§ **ASSIGNED TASK**: If any record holds an image, omit the image and print the rest exactly.

(Records contained in a dataset)
===============

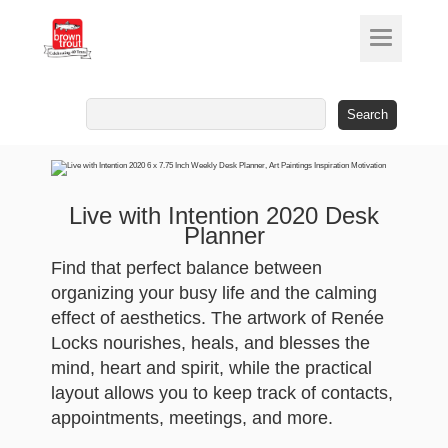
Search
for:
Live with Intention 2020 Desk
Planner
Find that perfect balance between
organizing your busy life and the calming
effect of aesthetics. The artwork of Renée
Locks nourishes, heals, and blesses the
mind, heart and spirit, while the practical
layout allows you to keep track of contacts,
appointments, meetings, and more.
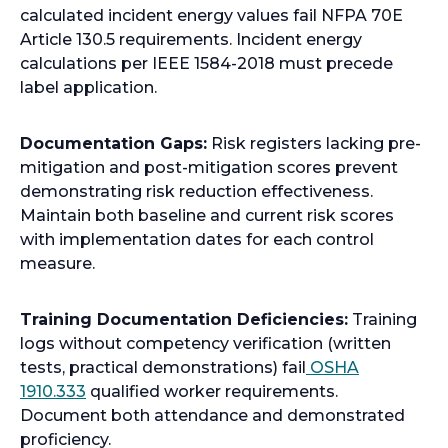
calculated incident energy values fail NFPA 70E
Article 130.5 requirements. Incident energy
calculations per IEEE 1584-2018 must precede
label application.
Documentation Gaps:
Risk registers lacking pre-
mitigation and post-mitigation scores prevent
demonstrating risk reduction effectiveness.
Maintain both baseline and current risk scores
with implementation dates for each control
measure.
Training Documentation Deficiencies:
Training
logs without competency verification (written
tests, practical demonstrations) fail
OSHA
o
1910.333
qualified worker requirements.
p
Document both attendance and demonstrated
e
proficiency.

===============

§ **ANSWER FOR THE TASK**:
Search
for:
Live with Intention 2020 Desk
Planner
Find that perfect balance between
organizing your busy life and the calming
effect of aesthetics. The artwork of Renée
Locks nourishes, heals, and blesses the
mind, heart and spirit, while the practical
layout allows you to keep track of contacts,
appointments, meetings, and more.
calculated incident energy values fail NFPA 70E
Article 130.5 requirements. Incident energy
calculations per IEEE 1584-2018 must precede
label application.
Documentation Gaps:
Risk registers lacking pre-
mitigation and post-mitigation scores prevent
demonstrating risk reduction effectiveness.
Maintain both baseline and current risk scores
with implementation dates for each control
measure.
Training Documentation Deficiencies:
Training
logs without competency verification (written
tests, practical demonstrations) fail
OSHA
o
1910.333
qualified worker requirements.
p
Document both attendance and demonstrated
e
proficiency.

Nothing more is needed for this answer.